I understand why my friends are so wrapped up in their kids and I'm glad they are enjoying this fleeting time in the lives of their little ones. However, right now I desperately need some socialising, particularly with people who don't spend the entire time talking about babies or medical matters.
This is one of my plans/hopes for this year.
Saturday, January 9, 2010
I have one week to go.
One week of holidays.
One week until my final year of medical school starts.
Most importantly, I have one week of work left in my former career. After this, I am going to let my registration/license/accredication lapse, because it will cost me nearly a thousand dollars to keep it current and I am not going to use it again.
If worst comes to worst, I can get it up and running again. I'm not completely burning my bridges. Who knows what may happen in the next twelve months. It would just take some paperwork and more money. Professional organisations LOVE getting money.
Having got that comment out of the way, it is quite a significant point in my professional life. I'm letting go of my past, in a way, so that I can move on to another stage of life. REALLY letting go - not just taking a break.
It is a scary and exciting time. One week to go.
Thursday, January 7, 2010
I have started reading a little of the neurology text and looking at the latest editions of the NEJM. I'm so happy to be starting the year on medicine. It was my favourite rotation last year. I enjoyed psych, obviously, but my favourite rotation as a student was medicine.
I really like thinking about things, working a diagnosis out in my mind and seeing a patient through their treatment. These are things that both psych and medicine have in common, and it is why I like them both.
I did my last medical rotation at a small hospital, where we got to be part of the team and felt like we belonged and knew everybody. My next medicine rotation is at a huge hospital and I am quite nervous. I think I have built this place up in my mind and so am feeling subconsciously intimidated.
I really need to get rid of this feeling of inferiority. I got through all of third year without needing any re-sits, I have performed consistently throughout my whole course in spite of going through some extremely difficult times, and I am a consistent worker.

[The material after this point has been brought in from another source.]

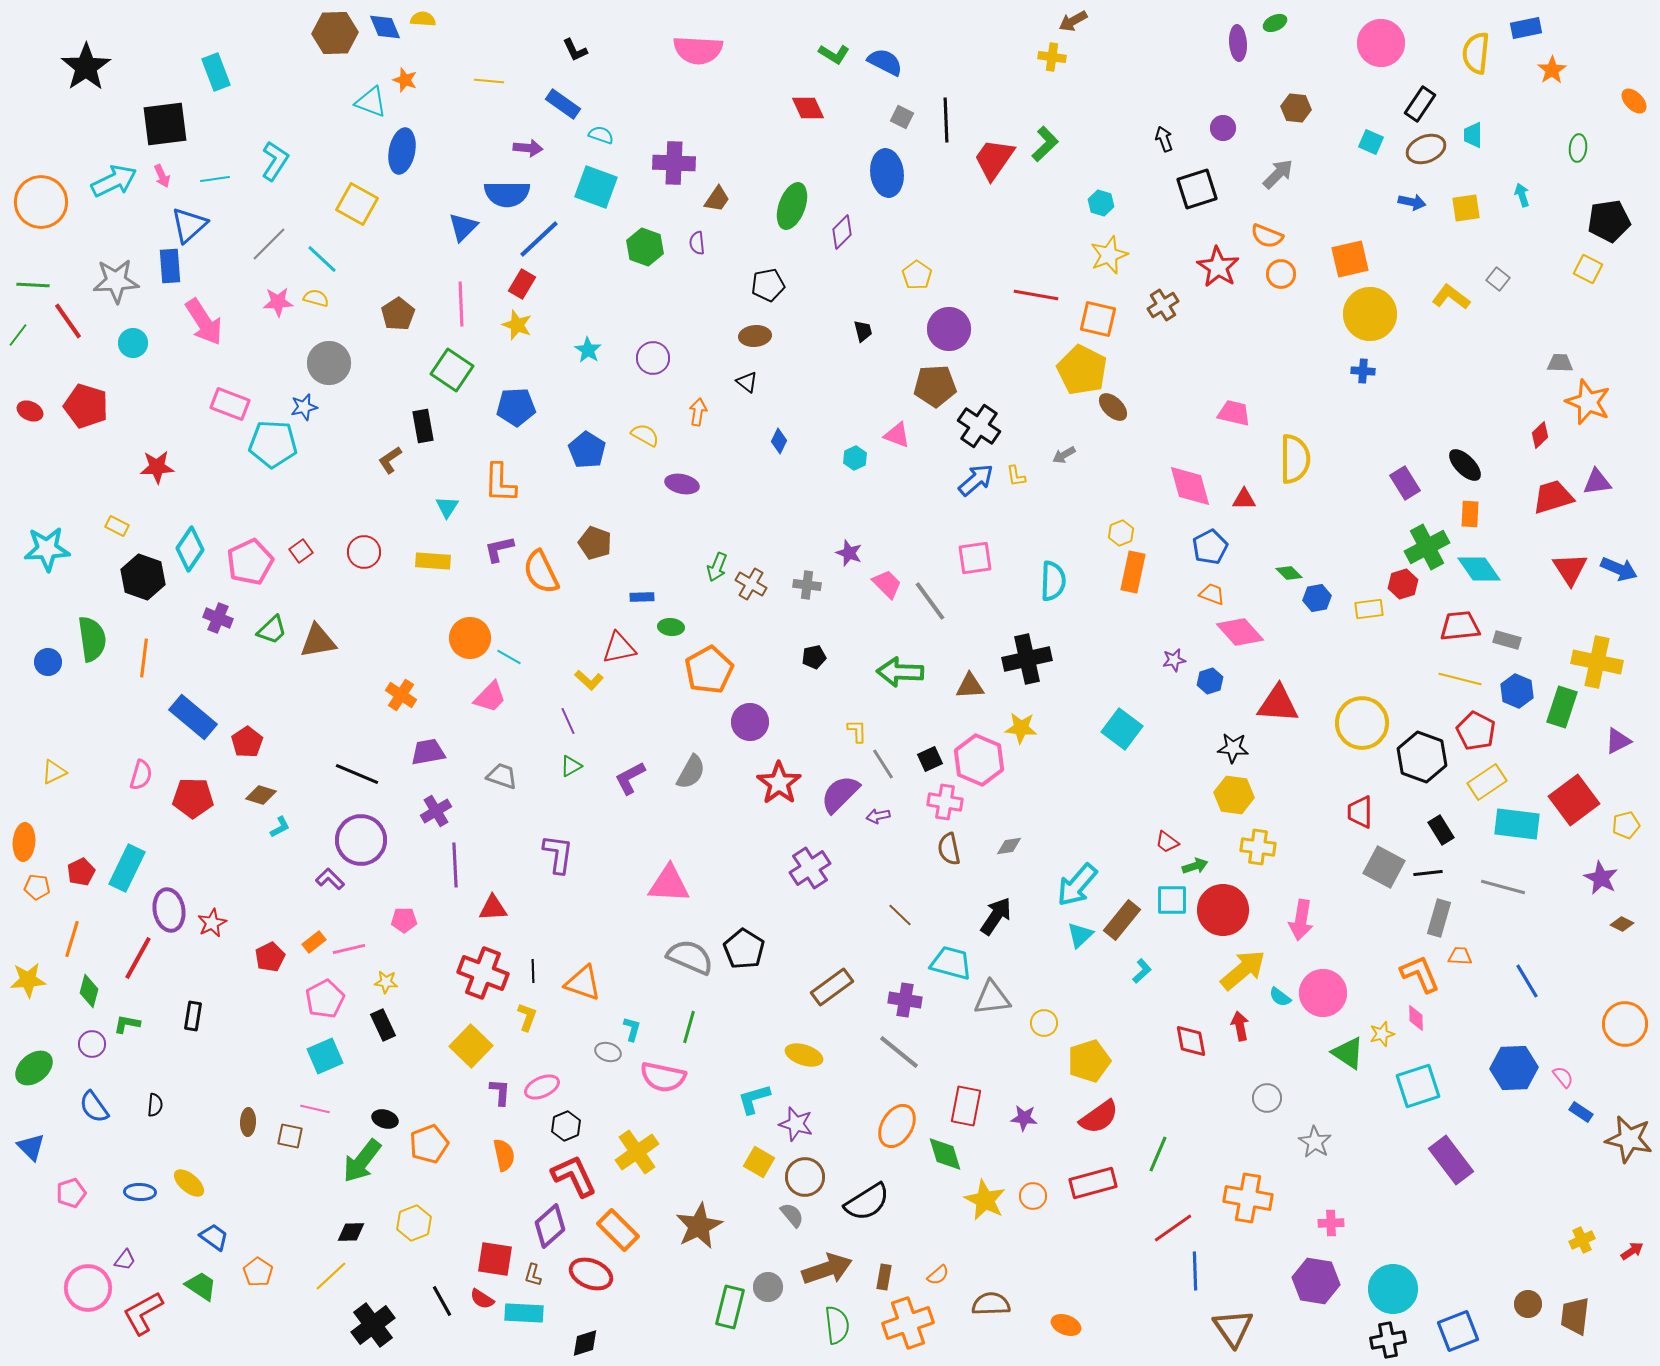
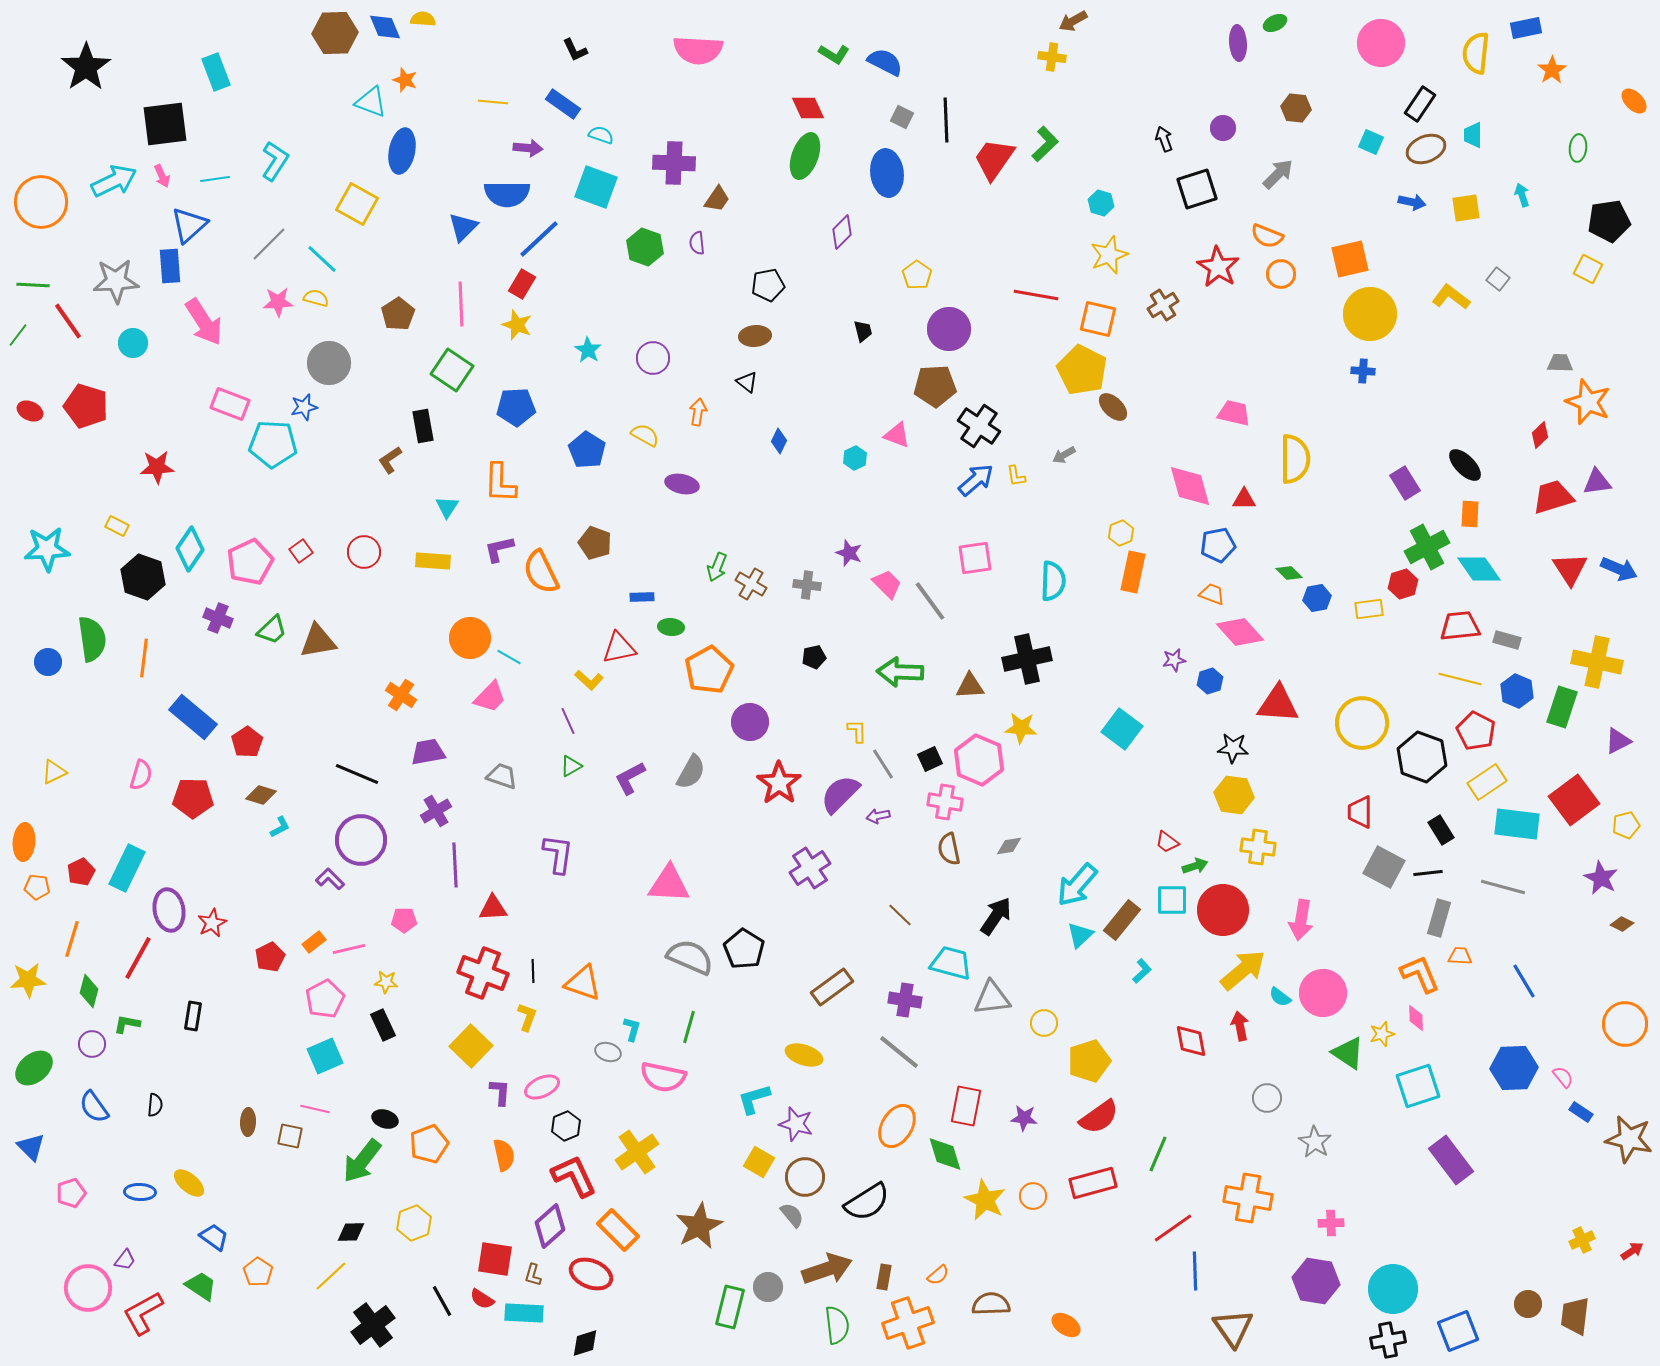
yellow line at (489, 81): moved 4 px right, 21 px down
green ellipse at (792, 206): moved 13 px right, 50 px up
blue pentagon at (1210, 547): moved 8 px right, 2 px up; rotated 16 degrees clockwise
blue line at (1527, 981): moved 3 px left
orange ellipse at (1066, 1325): rotated 12 degrees clockwise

I may not be a brilliant uber-genius, but I like to think that I am a solid worker.
Anyway, I am really looking forward to neurology. I just need to stop being nervous about where I'm doing it.
Monday, January 4, 2010
My Oxford Handbook of Neurology arrived today. I'm excited.
It is my first rotation of the new year. Plus, as I plan on doing psychiatry, neurology is an area in which I will need a solid grounding.
It looks like a nifty little book and I may actually do some pre-reading before starting in two weeks.
Having been back at work for a few weeks now, I have worked out a new rule:
The more senior a staff member is, the less likely they are to look through or ignore a person in uniform.
This was particularly shocking for me to experience first-hand, as I went from "doctor" dress one Friday to "uniformed staff" dress on the very next Monday. Suddenly I went from a person who you would look in the eye and smile at on the way past, to being part of the wallpaper.
One thing that I have noticed is that the more senior staff members will still talk to me (without knowing I'm a medical student, although that shouldn't matter) but many of the interns and junior registrars will look straight through me, and one has even rolled her eyes when I show up to do a mobile x-ray. Seriously. She asked me to be there. I was pleasant and professional. She rolled her eyes. Somebody clearly has issues.
I know that this is a generalisation, and there are many junior staff who will talk to everybody they work with. It is just something that I really noticed between one "work" day and the next.